No worries, though: Shuster won’t be lobbying. The Post quotes Mayor Pat Burda as saying she didn’t even know about the Shuster connection when she first contacted the law firm, and that the town is focused on the Federal Transit Administration, not Congress. She said it in no uncertain terms: “We’re not lobbying Congress.”
But the pro-Purple Line Action Committee for Transit has found a Congressional lobbying disclosure form from Shuster’s firm that “states explicitly that Shuster and his partners are lobbying the House of Representatives and Senate for the Town of Chevy Chase.” The form says Shuster and two others will be lobbying on urban development, transportation and “government issues.”
“I do not and will not lobby my brother,” Robert Shuster pledged in a statement to the Post. But whether or not Shuster lobbies his brother may be beside the point. A Shuster calling up a member of Congress is going to get his phone call answered, and “in Washington, that’s your first goal,” said Purple Line advocate Tracey Johnstone.

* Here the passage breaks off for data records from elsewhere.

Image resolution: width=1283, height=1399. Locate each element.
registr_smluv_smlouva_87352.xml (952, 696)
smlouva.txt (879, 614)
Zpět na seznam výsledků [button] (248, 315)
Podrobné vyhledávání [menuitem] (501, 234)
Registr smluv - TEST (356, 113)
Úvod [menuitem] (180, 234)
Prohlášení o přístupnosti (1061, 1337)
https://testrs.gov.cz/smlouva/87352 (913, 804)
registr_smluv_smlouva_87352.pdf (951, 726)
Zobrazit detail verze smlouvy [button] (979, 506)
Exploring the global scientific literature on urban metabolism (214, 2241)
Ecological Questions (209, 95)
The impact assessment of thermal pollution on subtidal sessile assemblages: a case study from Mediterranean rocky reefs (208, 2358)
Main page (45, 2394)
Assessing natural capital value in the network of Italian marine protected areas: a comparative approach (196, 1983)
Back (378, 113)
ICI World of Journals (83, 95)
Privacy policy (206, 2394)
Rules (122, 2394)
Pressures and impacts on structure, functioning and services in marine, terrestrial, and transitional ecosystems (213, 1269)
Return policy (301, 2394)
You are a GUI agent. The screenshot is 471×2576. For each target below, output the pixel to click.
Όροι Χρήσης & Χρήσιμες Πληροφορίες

But what does Chevy Chase seek to get out of Congress anyway? Maryland is in the market for $900 million in federal aid to round out funding for the Purple Line, but they’re looking to get it from a New Starts full-funding grant agreement from the FTA, not Congress.
Undoubtedly the town of Chevy Chase, ably represented by the good people at Buchanan, Ingersoll & Rooney, will petition the FTA to reject the MTA’s request for a New Starts grant. Purple Line opponents always find some legit-sounding reason to block it: endangered amphipods (except, oops, the U.S. Fish and Wildlife Service said it’s no problem), impact on a nearby trail, the view from a tony golf course clubhouse. They’ll certainly come up with a good story to tell the FTA.

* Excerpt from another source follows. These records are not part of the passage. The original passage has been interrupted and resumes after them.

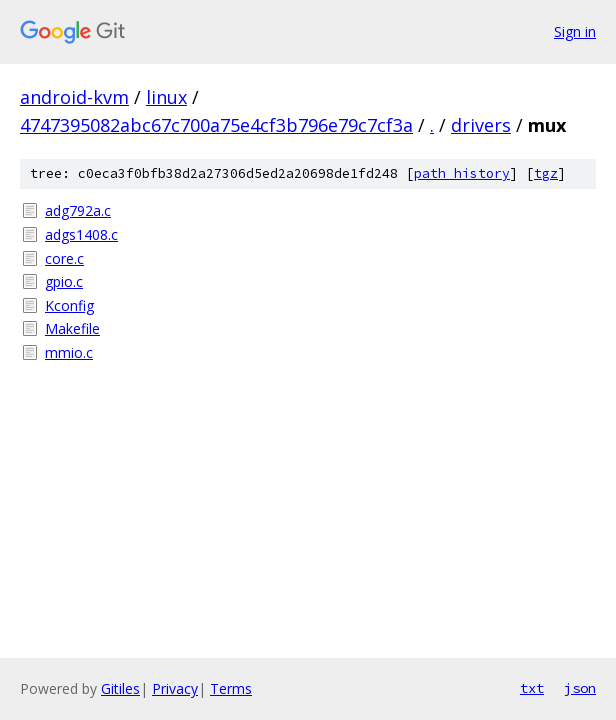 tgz (546, 173)
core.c (64, 258)
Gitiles (120, 688)
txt (532, 688)
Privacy (175, 688)
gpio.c (64, 281)
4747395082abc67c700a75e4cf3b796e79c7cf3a (216, 125)
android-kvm (74, 97)
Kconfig (69, 305)
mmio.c (69, 352)
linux (166, 97)
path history (462, 173)
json (580, 688)
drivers (481, 125)
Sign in (575, 31)
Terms (231, 688)
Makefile (72, 328)
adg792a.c (78, 210)
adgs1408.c (81, 234) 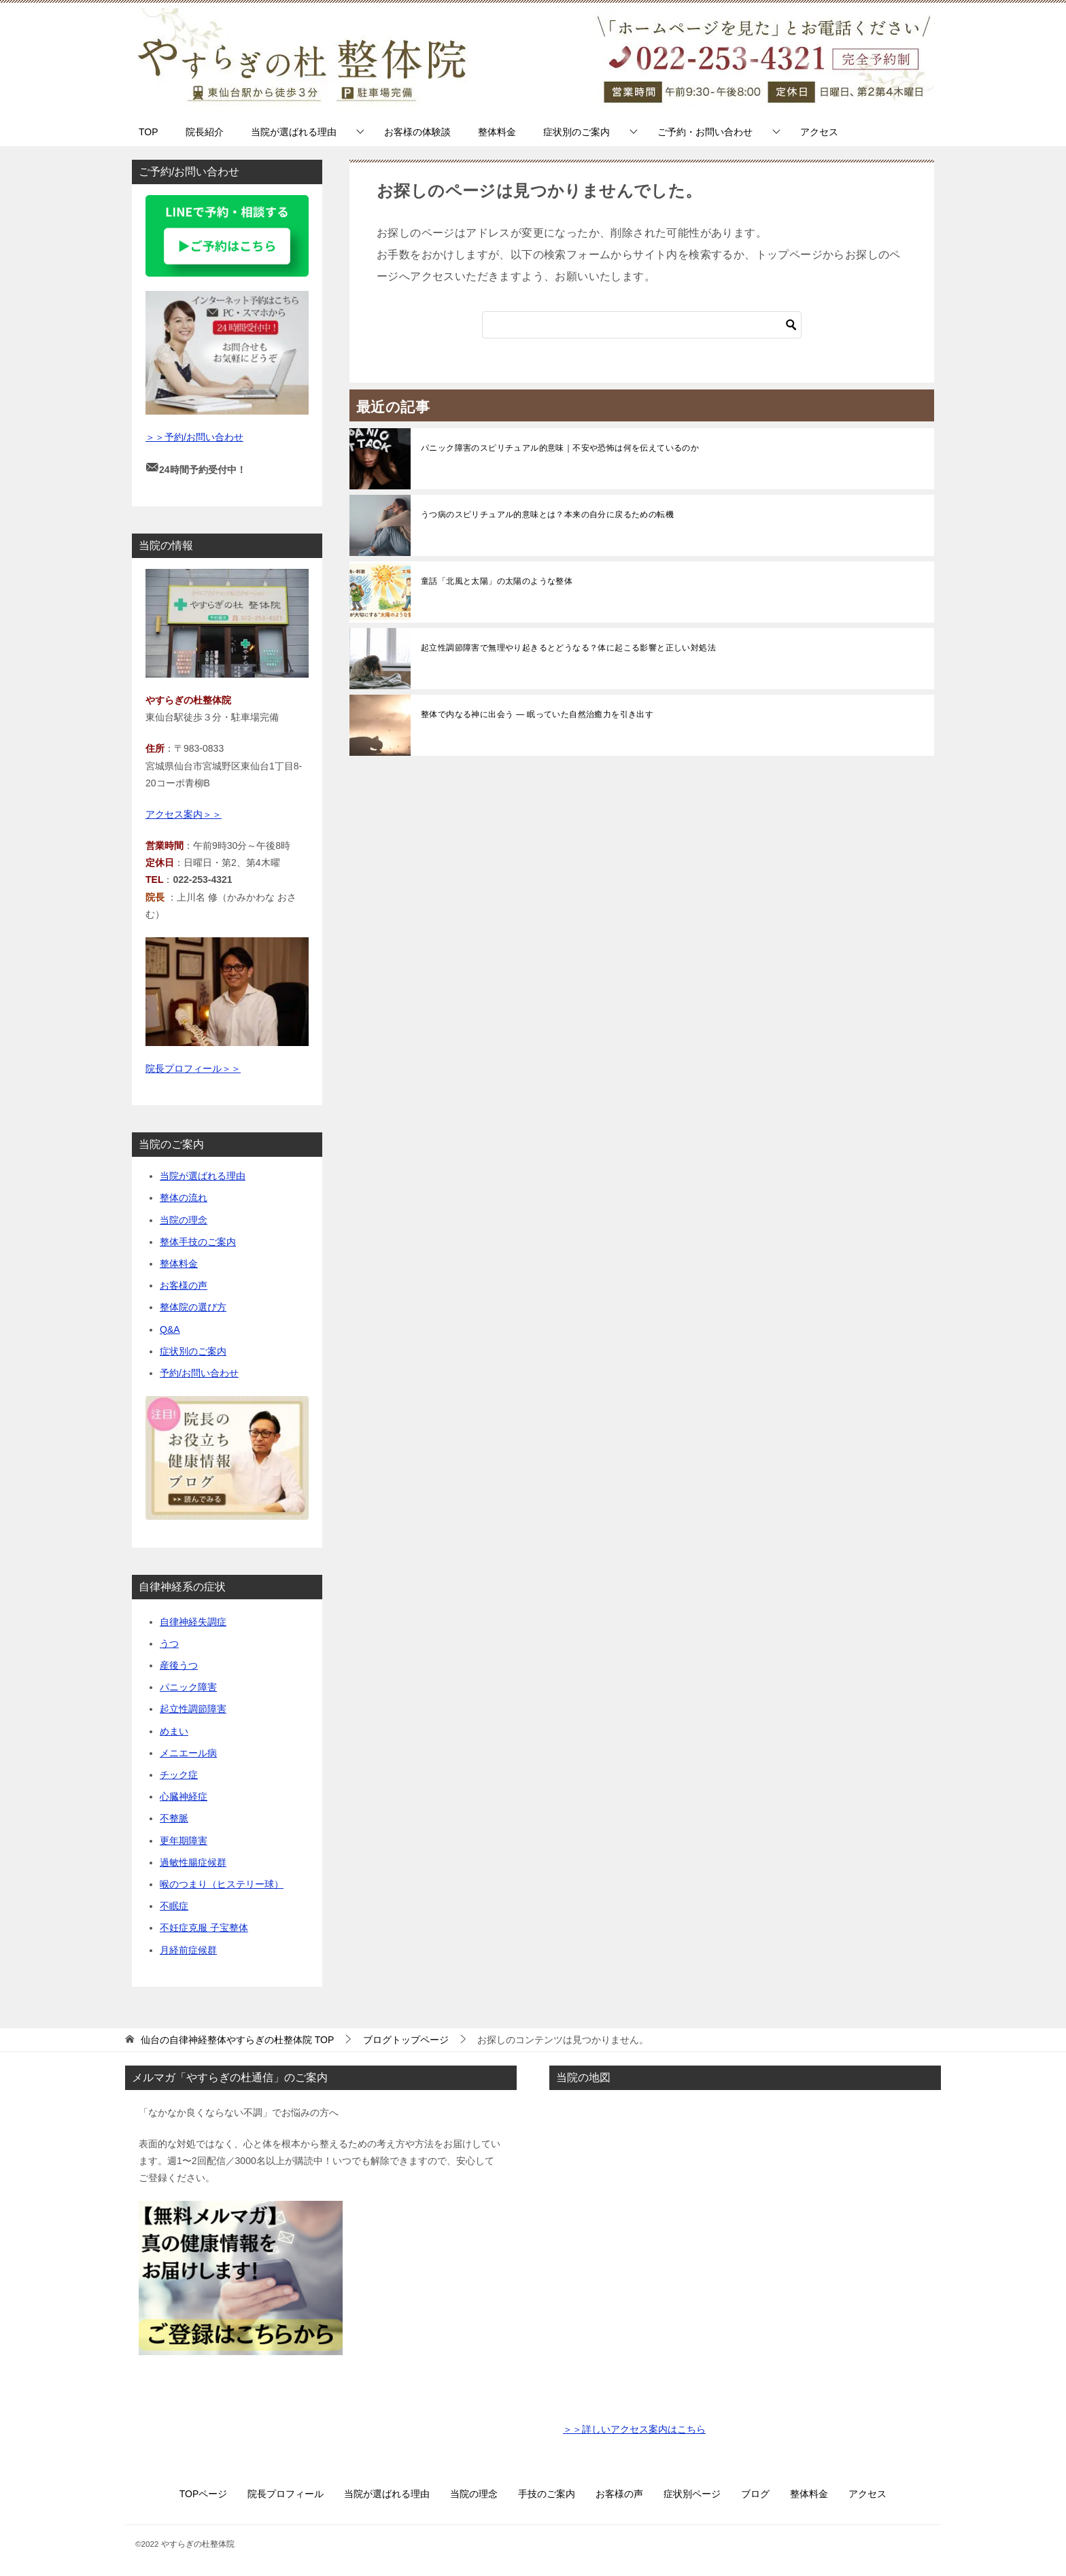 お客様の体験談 (417, 131)
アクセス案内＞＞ (183, 814)
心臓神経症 (183, 1796)
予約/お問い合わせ (199, 1373)
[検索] (642, 324)
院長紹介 (205, 131)
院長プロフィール (285, 2493)
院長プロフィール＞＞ (193, 1068)
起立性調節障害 (193, 1708)
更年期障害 (183, 1840)
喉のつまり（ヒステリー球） (221, 1884)
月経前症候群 (188, 1950)
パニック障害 (188, 1687)
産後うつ (179, 1665)
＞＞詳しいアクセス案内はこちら (634, 2429)
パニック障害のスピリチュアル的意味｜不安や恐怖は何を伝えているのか (560, 448)
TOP (148, 131)
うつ (169, 1643)
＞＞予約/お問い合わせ (194, 437)
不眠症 (174, 1905)
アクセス (819, 131)
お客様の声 (183, 1285)
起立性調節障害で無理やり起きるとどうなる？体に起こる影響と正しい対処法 (568, 647)
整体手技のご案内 (198, 1241)
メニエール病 (188, 1752)
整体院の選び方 (193, 1307)
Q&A (170, 1329)
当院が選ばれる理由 (294, 131)
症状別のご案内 (576, 131)
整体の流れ (183, 1197)
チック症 (179, 1774)
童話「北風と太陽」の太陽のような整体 (496, 581)
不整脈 (174, 1818)
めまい (174, 1731)
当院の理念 (183, 1220)
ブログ (755, 2493)
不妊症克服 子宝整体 (204, 1927)
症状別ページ (692, 2493)
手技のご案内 (546, 2493)
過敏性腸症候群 (193, 1862)
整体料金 (497, 131)
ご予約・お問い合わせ (705, 131)
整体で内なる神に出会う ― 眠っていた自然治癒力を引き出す (537, 714)
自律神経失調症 (193, 1621)
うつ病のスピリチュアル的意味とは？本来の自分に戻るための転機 (547, 514)
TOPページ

But the lobbying disclosure form makes clear that they’ll be taking that message to Congress, too. After all, FTA only makes recommendations for New Starts grants. House and Senate appropriations committees make the final decision.
Sure, that’s a different committee from the one the other Shuster heads, but “if you think the appropriations committee isn’t checking with the chair of T&I about what they’re putting in a New Starts grant, you don’t know how Congress works,” said Joshua Schank of the Eno Center for Transportation.
Earmarks were eliminated in MAP-21, and if that ban continues, there would be no place for an explicit Purple Line funding authorization in the next bill. But there are some possibilities for the next bill to have an impact.
First, Congress could go back to earmarks, though it’s unlikely. Second, Congress could make it clear, outside of bill language, that the region is expected to use its urbanized area formula grant money on the Purple Line — though that’s a tough demand to make without offering new money. Third, Congress could underfund New Starts altogether, which is entirely possible and even likely, and which could hobble the agency’s ability to fund the Purple Line. Or, fourth, Congress could slip an amendment into the bill that targets the Purple Line — requiring more studies on endangered amphipods, for example.
Either way, it never hurts to have friends in high places in Washington.